▸ Task data
* * * *

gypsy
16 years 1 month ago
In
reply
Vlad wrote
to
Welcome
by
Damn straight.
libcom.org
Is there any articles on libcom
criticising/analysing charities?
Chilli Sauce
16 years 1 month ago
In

* * * *

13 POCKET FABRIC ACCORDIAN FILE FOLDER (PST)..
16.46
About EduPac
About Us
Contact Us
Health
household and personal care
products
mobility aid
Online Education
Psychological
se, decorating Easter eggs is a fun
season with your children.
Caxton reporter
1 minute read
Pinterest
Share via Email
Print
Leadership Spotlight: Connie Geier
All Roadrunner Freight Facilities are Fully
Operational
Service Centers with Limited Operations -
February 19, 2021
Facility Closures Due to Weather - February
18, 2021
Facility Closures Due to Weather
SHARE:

* * * *

▸ Exercise description
Could you copy out every line in the material above that contains the string "Facility"?

▸ Your response
Facility Closures Due to Weather - February
Facility Closures Due to Weather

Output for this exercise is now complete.